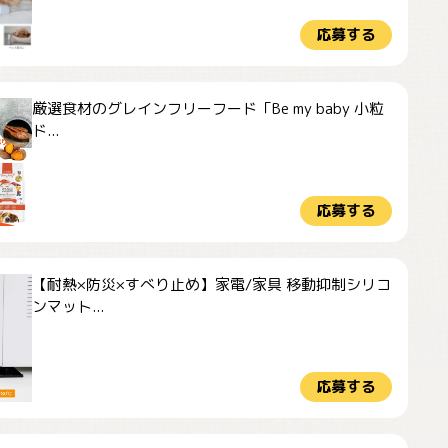
応募する
厳選食材のグレインフリーフード「Be my baby 小粒
ド...
応募する
【耐熱×防災×すべり止め】家電/家具 移動抑制シリコ
ンマット...
応募する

Task -> Everything in the listing is to be returned word for word, except the pictures.

Output for this task ->
応募する
厳選食材のグレインフリーフード「Be my baby 小粒
ド...
応募する
【耐熱×防災×すべり止め】家電/家具 移動抑制シリコ
ンマット...
応募する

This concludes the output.